Okra/lady finger (Bhindi)
Fresh or chilled okra, lady finger (Bhindi)
HSN 0709 99 30 (Okra/lady finger) is subject to Food Safety and Standards Authority of India (FSSAI) Import Licence requirements under the Food Safety and Standards Act, 2006, with mandatory compliance of General Note 4(D) of Schedule I of the ITC (HS) 2022 for designated food-import entry points. Directorate General of Foreign Trade (DGFT) policy controls and Central Board of Indirect Taxes and Customs (CBIC) customs overlays apply as additional clearance requirements at the bill of entry.
- Import Licence from FSSAI
- Specimen copy of label from FSSAI
- Port-compliance declaration to CBIC
Procedural directions for customs clearance are issued by: Directorate General of Foreign Trade, Central Board of Indirect Taxes and Customs.

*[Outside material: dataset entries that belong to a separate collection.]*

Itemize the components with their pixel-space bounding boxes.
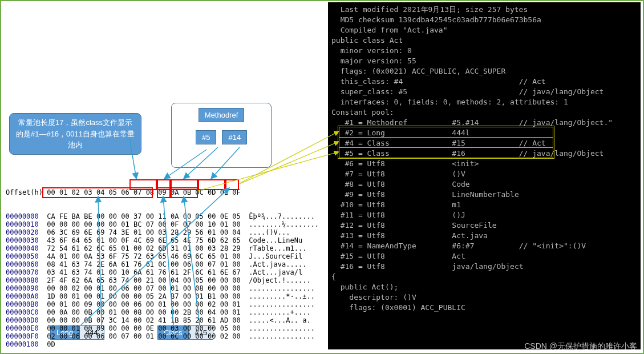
tag-ref-14: #14 <box>222 130 247 144</box>
hex-row: 00000060 08 41 63 74 2E 6A 61 76 61 0C 0… <box>6 260 319 268</box>
hex-editor-pane: Offset(h) 00 01 02 03 04 05 06 07 08 09 … <box>6 172 319 354</box>
hex-row: 00000100 0D <box>6 340 319 348</box>
hex-header: Offset(h) 00 01 02 03 04 05 06 07 08 09 … <box>6 188 319 196</box>
hex-row: 000000B0 00 01 00 09 00 00 00 06 00 01 0… <box>6 300 319 308</box>
javap-terminal: Last modified 2021年9月13日; size 257 bytes… <box>328 2 641 349</box>
tag-ref-5: #5 <box>196 130 216 144</box>
hex-row: 00000080 2F 4F 62 6A 65 63 74 00 21 00 0… <box>6 276 319 284</box>
watermark: CSDN @无保护措施的雎许小客 <box>524 341 637 352</box>
hex-row: 00000090 00 00 02 00 01 00 06 00 07 00 0… <box>6 284 319 292</box>
hex-row: 000000F0 02 00 06 00 06 00 07 00 01 00 0… <box>6 332 319 340</box>
hex-row: 00000020 06 3C 69 6E 69 74 3E 01 00 03 2… <box>6 228 319 236</box>
hex-row: 000000D0 00 00 00 0B 07 3C 14 00 02 41 1… <box>6 316 319 324</box>
hex-row: 00000050 4A 01 00 0A 53 6F 75 72 63 65 4… <box>6 252 319 260</box>
hex-row: 00000040 72 54 61 62 6C 65 01 00 02 6D 3… <box>6 244 319 252</box>
hex-row: 000000C0 00 0A 00 0B 00 01 00 08 00 00 0… <box>6 308 319 316</box>
tag-methodref-group: Methodref #5 #14 <box>171 103 272 168</box>
tag-methodref: Methodref <box>199 108 245 122</box>
hex-row: 000000A0 1D 00 01 00 01 00 00 00 05 2A B… <box>6 292 319 300</box>
hex-row: 00000030 43 6F 64 65 01 00 0F 4C 69 6E 6… <box>6 236 319 244</box>
hex-row: 00000010 00 00 00 00 00 00 01 BC 07 00 0… <box>6 220 319 228</box>
hex-row: 00000070 03 41 63 74 01 00 10 6A 61 76 6… <box>6 268 319 276</box>
hex-row: 00000000 CA FE BA BE 00 00 00 37 00 11 0… <box>6 212 319 220</box>
callout-constant-pool-len: 常量池长度17，虽然class文件显示的是#1—#16，0011自身也算在常量池… <box>9 113 141 155</box>
hex-row: 000000E0 00 00 01 00 09 00 00 00 0E 00 0… <box>6 324 319 332</box>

- 1Obtain the FSSAI Import Licence (document code 911001) and upload it in e-Sanchit before filing the bill of entry. The Specimen Copy of Label (document code 0110FS) must also be uploaded in e-Sanchit; customs out-of-charge will not be granted until both documents are verified by the proper officer.CBIC Instruction 09/2023-Cus dated 07-03-2023 · CBIC Instruction 10/2022-Cus dated 28-06-2022 · FSSAI order dated 18-11-2022 under F.No.Import/TFM/Apex/2022-FSSAI
- 2Route the consignment only through a designated food-import entry point in compliance with General Note 4(D) of Schedule I of the ITC (HS) 2022. Consignments arriving at a non-designated port are liable to detention and may be directed to re-export.General Note 4(D) of Schedule I of ITC (HS) 2022
- 3Ensure label compliance with the FSS (Labelling and Display) Regulations, 2020 before customs inspection. Rectifiable labelling deficiencies — including per-serve percentage contribution to recommended dietary allowance and date of expiry alongside best-before date — may be corrected at customs bonded warehouses by affixing a single non-detachable sticker next to the principal display panel, without altering original label information.CBIC Instruction 10/2022-Cus dated 28-06-2022, Para 2(i) · FSSAI order dated 18-11-2022 · FSSAI Letter 1828/Misc Matters/FSSAI/Imports-2021 dated 17-06-2022
The most common error on this tariff line is treating label deficiencies as a post-clearance matter rather than a pre-out-of-charge obligation. Rectification under the FSSAI dispensation is permitted only at customs bonded warehouses before visual inspection or re-inspection by the authorised officer; a consignment that has already passed visual inspection cannot retroactively invoke the rectifiable-labelling regime, and a missing FSSAI Import Licence upload in e-Sanchit — as distinct from a label deficiency — remains a hard stop that the rectification dispensation does not cure.